## INSTRUCTIONS TO FOLLOW
Copy each entry below unchanged; the images do not go in the copy.

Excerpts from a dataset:
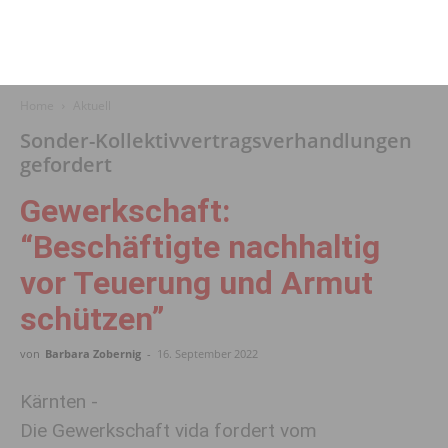
Home
Aktuell
Sonder-Kollektivvertragsverhandlungen
gefordert
Gewerkschaft:
“Beschäftigte nachhaltig
vor Teuerung und Armut
schützen”
von
Barbara Zobernig
-
16. September 2022
Kärnten -
Die Gewerkschaft vida fordert vom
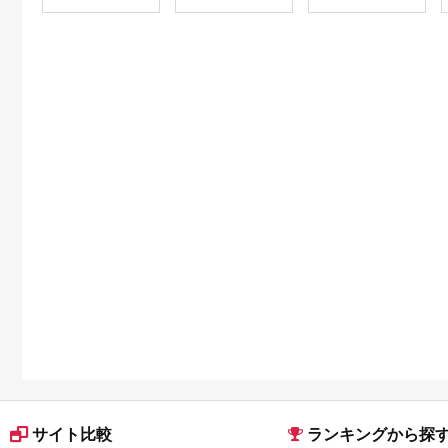
サイト比較
ランキングから探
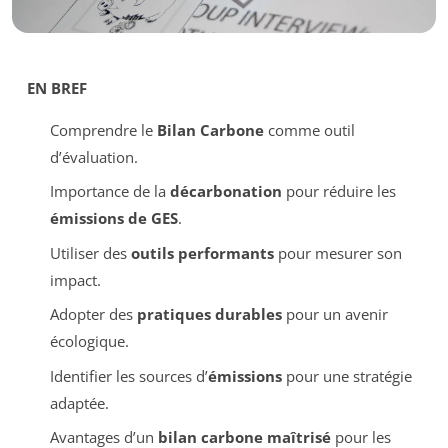
EN BREF
Comprendre le
Bilan Carbone
comme outil
d’évaluation.
Importance de la
décarbonation
pour réduire les
émissions de GES
.
Utiliser des
outils performants
pour mesurer son
impact.
Adopter des
pratiques durables
pour un avenir
écologique.
Identifier les sources d’
émissions
pour une stratégie
adaptée.
Avantages d’un
bilan carbone maîtrisé
pour les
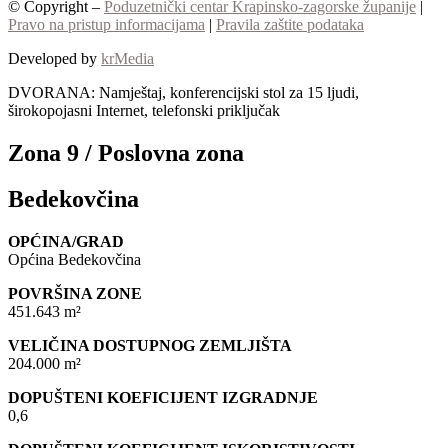
© Copyright –
Poduzetnički centar Krapinsko-zagorske županije
|
Pravo na pristup informacijama
|
Pravila zaštite podataka
Developed by
krMedia
DVORANA: Namještaj, konferencijski stol za 15 ljudi,
širokopojasni Internet, telefonski priključak
Zona 9 / Poslovna zona
Bedekovčina
OPĆINA/GRAD
Općina Bedekovčina
POVRŠINA ZONE
451.643 m²
VELIČINA DOSTUPNOG ZEMLJIŠTA
204.000 m²
DOPUŠTENI KOEFICIJENT IZGRADNJE
0,6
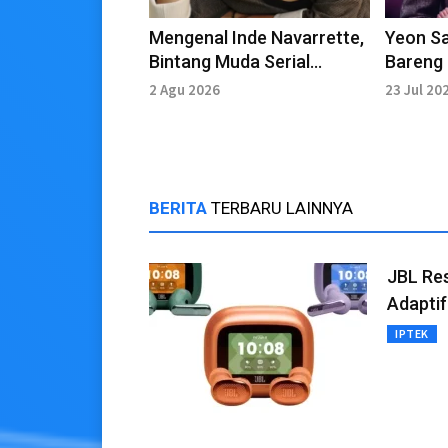
Mengenal Inde Navarrette,
Yeon Sa
Bintang Muda Serial
Bareng 
Thriller Obsession
dalam 
2 Agu 2026
23 Jul 20
BERITA
TERBARU LAINNYA
JBL Re
Adaptif
IPTEK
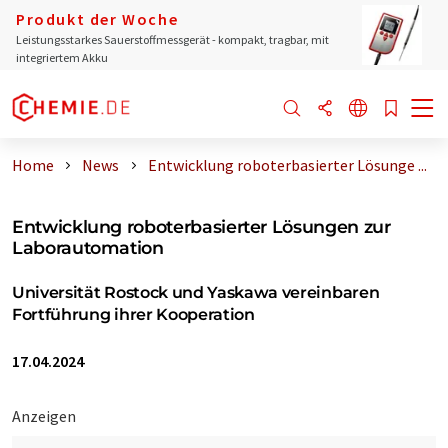
Produkt der Woche
Leistungsstarkes Sauerstoffmessgerät - kompakt, tragbar, mit
integriertem Akku
Home
News
Entwicklung roboterbasierter Lösunge ...
Entwicklung roboterbasierter Lösungen zur
Laborautomation
Universität Rostock und Yaskawa vereinbaren
Fortführung ihrer Kooperation
17.04.2024
Anzeigen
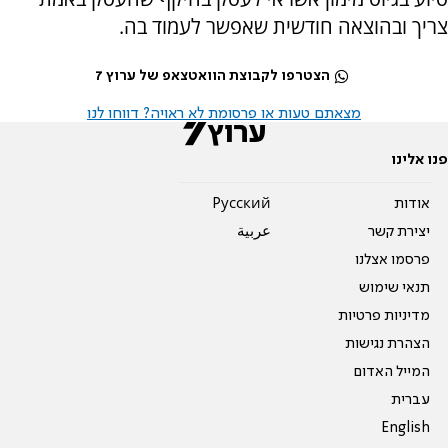
צריך ובהוצאה חודשית שאפשר לעמוד בה.
הצטרפו לקבוצת הוואטצאפ של ערוץ 7
מצאתם טעות או פרסומת לא ראויה? דווחו לנו
פנו אלינו
אודות
Pусский
יצירת קשר
عربية
פרסמו אצלנו
תנאי שימוש
מדיניות פרטיות
הצהרת נגישות
המייל האדום
עברית
English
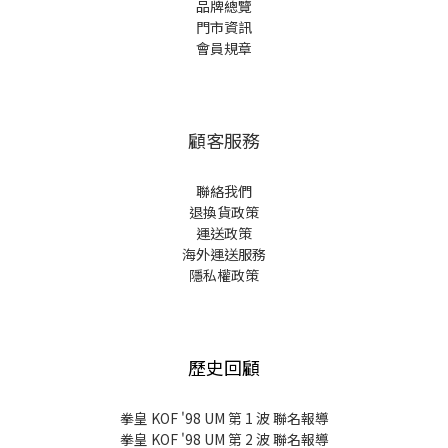
品牌總覽
門市資訊
會員規章
顧客服務
聯絡我們
退換貨政策
運送政策
海外運送服務
隱私權政策
歷史回顧
拳皇 KOF '98 UM 第 1 波 聯名報導
拳皇 KOF '98 UM 第 2 波 聯名報導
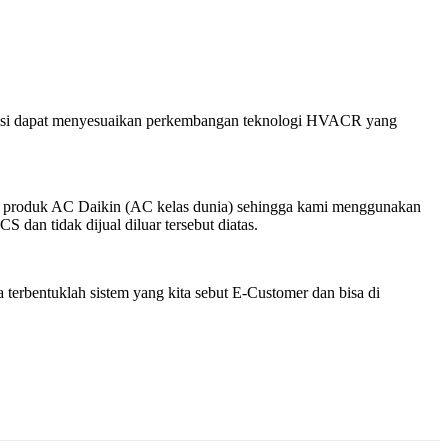
eknisi dapat menyesuaikan perkembangan teknologi HVACR yang
k – produk AC Daikin (AC kelas dunia) sehingga kami menggunakan
dan tidak dijual diluar tersebut diatas.
terbentuklah sistem yang kita sebut E-Customer dan bisa di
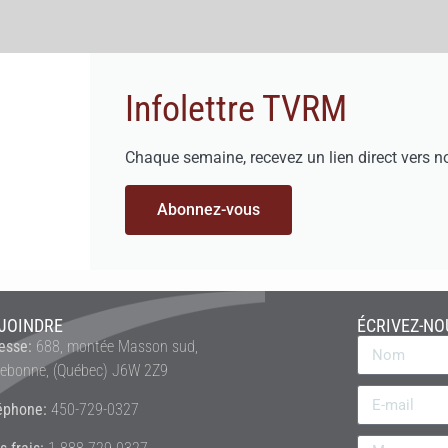
Infolettre TVRM
Chaque semaine, recevez un lien direct vers n
Abonnez-vous
JOINDRE
ÉCRIVEZ-NO
esse:
688, montée Masson sud,
rebonne, (Québec) J6W 2Z9
éphone:
450-729-0327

## RESPONSE AREA
Home
Aktuell
Sonder-Kollektivvertragsverhandlungen
gefordert
Gewerkschaft:
“Beschäftigte nachhaltig
vor Teuerung und Armut
schützen”
von
Barbara Zobernig
-
16. September 2022
Kärnten -
Die Gewerkschaft vida fordert vom
サイト比較
ランキングから探
EN BREF
Comprendre le
Bilan Carbone
comme outil
d’évaluation.
Importance de la
décarbonation
pour réduire les
émissions de GES
.
Utiliser des
outils performants
pour mesurer son
impact.
Adopter des
pratiques durables
pour un avenir
écologique.
Identifier les sources d’
émissions
pour une stratégie
adaptée.
Avantages d’un
bilan carbone maîtrisé
pour les
© Copyright –
Poduzetnički centar Krapinsko-zagorske županije
|
Pravo na pristup informacijama
|
Pravila zaštite podataka
Developed by
krMedia
DVORANA: Namještaj, konferencijski stol za 15 ljudi,
širokopojasni Internet, telefonski priključak
Zona 9 / Poslovna zona
Bedekovčina
OPĆINA/GRAD
Općina Bedekovčina
POVRŠINA ZONE
451.643 m²
VELIČINA DOSTUPNOG ZEMLJIŠTA
204.000 m²
DOPUŠTENI KOEFICIJENT IZGRADNJE
0,6
Mengenal Inde Navarrette,
Yeon Sa
Bintang Muda Serial
Bareng 
Thriller Obsession
dalam 
2 Agu 2026
23 Jul 20
BERITA
TERBARU LAINNYA
JBL Re
Adaptif
IPTEK
Produkt der Woche
Leistungsstarkes Sauerstoffmessgerät - kompakt, tragbar, mit
integriertem Akku
Home
News
Entwicklung roboterbasierter Lösunge ...
Entwicklung roboterbasierter Lösungen zur
Laborautomation
Universität Rostock und Yaskawa vereinbaren
Fortführung ihrer Kooperation
17.04.2024
Anzeigen
צריך ובהוצאה חודשית שאפשר לעמוד בה.
הצטרפו לקבוצת הוואטצאפ של ערוץ 7
מצאתם טעות או פרסומת לא ראויה? דווחו לנו
פנו אלינו
אודות
Pусский
יצירת קשר
عربية
פרסמו אצלנו
תנאי שימוש
מדיניות פרטיות
הצהרת נגישות
המייל האדום
עברית
English
品牌總覽
門市資訊
會員規章
顧客服務
聯絡我們
退換貨政策
運送政策
海外運送服務
隱私權政策
歷史回顧
拳皇 KOF '98 UM 第 1 波 聯名報導
拳皇 KOF '98 UM 第 2 波 聯名報導
eknisi dapat menyesuaikan perkembangan teknologi HVACR yang
k – produk AC Daikin (AC kelas dunia) sehingga kami menggunakan
dan tidak dijual diluar tersebut diatas.
terbentuklah sistem yang kita sebut E-Customer dan bisa di
Infolettre TVRM
Chaque semaine, recevez un lien direct vers n
Abonnez-vous
JOINDRE
ÉCRIVEZ-NO
esse:
688, montée Masson sud,
rebonne, (Québec) J6W 2Z9
éphone:
450-729-0327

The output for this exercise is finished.